*** Material shown Section Begins ***
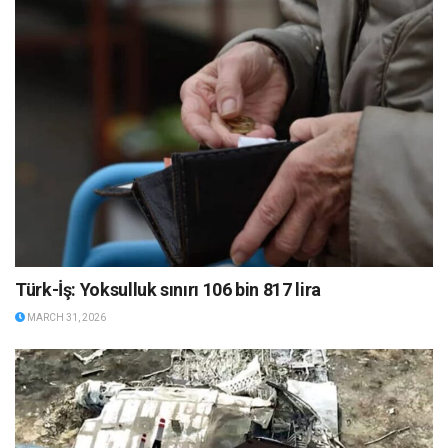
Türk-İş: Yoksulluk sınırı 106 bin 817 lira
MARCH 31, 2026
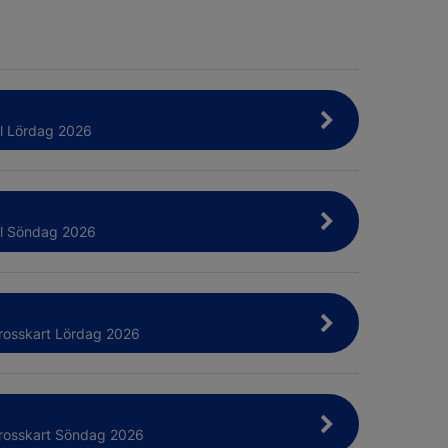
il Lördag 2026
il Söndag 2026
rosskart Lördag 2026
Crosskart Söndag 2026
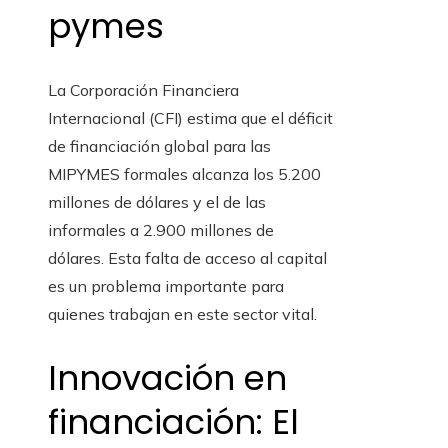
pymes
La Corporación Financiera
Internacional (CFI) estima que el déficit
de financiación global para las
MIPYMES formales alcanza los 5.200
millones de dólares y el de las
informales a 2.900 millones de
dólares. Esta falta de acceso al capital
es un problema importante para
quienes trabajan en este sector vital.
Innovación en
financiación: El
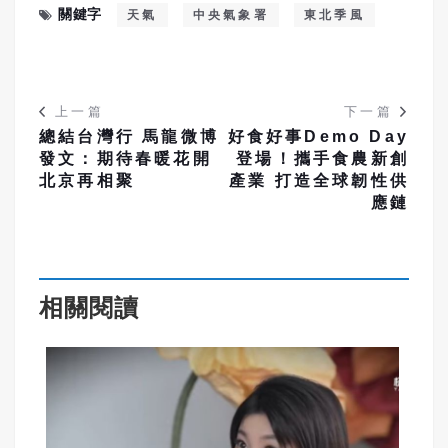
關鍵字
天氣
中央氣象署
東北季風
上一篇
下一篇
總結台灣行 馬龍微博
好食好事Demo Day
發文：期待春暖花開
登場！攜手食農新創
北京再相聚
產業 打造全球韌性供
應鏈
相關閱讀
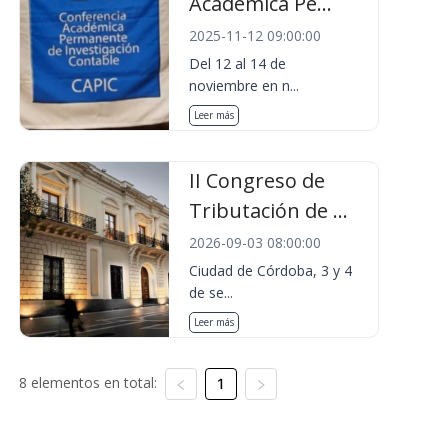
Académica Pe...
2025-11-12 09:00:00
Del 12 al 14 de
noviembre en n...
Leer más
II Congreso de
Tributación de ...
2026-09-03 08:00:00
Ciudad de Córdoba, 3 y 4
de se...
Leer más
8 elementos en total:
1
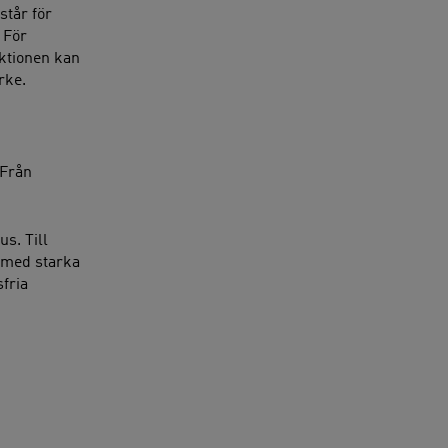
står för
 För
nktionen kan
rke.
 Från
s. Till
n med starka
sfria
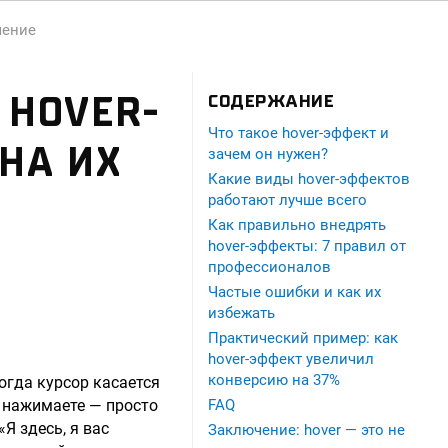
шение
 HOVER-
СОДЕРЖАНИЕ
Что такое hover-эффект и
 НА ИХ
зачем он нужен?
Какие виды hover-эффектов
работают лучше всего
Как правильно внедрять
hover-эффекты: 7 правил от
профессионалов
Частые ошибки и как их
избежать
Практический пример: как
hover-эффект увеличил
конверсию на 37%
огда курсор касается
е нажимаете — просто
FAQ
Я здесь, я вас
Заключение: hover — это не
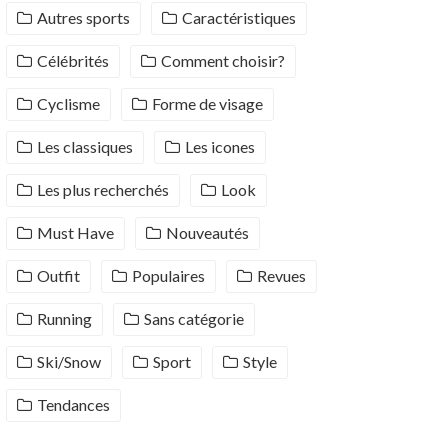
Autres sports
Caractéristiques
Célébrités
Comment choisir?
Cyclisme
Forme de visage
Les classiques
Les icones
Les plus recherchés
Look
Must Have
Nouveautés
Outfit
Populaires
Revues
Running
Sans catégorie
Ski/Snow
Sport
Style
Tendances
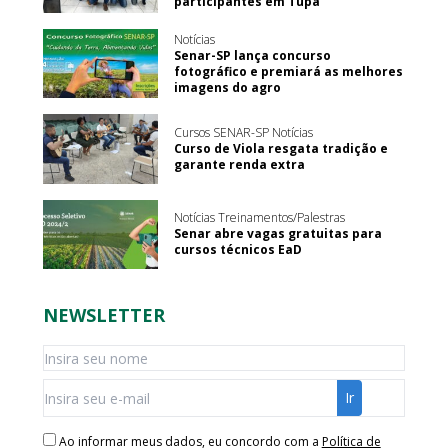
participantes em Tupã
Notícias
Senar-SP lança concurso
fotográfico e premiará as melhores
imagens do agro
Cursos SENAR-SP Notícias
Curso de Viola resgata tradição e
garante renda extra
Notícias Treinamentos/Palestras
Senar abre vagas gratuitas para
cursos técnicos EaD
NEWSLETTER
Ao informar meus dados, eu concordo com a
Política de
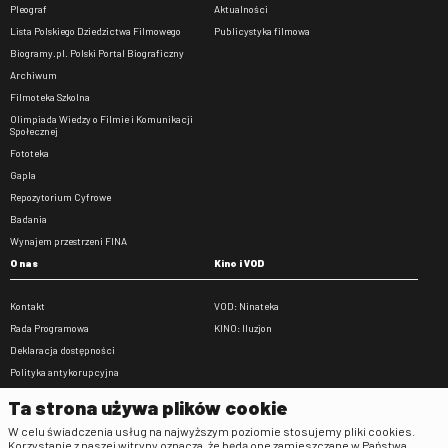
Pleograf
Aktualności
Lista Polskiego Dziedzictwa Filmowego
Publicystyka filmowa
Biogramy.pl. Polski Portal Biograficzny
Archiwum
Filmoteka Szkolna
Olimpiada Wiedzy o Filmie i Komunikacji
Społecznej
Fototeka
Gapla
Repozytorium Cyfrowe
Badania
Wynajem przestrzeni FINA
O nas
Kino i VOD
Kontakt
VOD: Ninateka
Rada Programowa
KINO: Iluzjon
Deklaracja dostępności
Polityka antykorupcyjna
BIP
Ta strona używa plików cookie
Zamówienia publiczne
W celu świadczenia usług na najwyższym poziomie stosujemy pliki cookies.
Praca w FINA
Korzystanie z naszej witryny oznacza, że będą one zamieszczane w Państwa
*** Material shown Section Ends ***
The answer must be every line of the records that contains the word "Lördag".

il Lördag 2026
rosskart Lördag 2026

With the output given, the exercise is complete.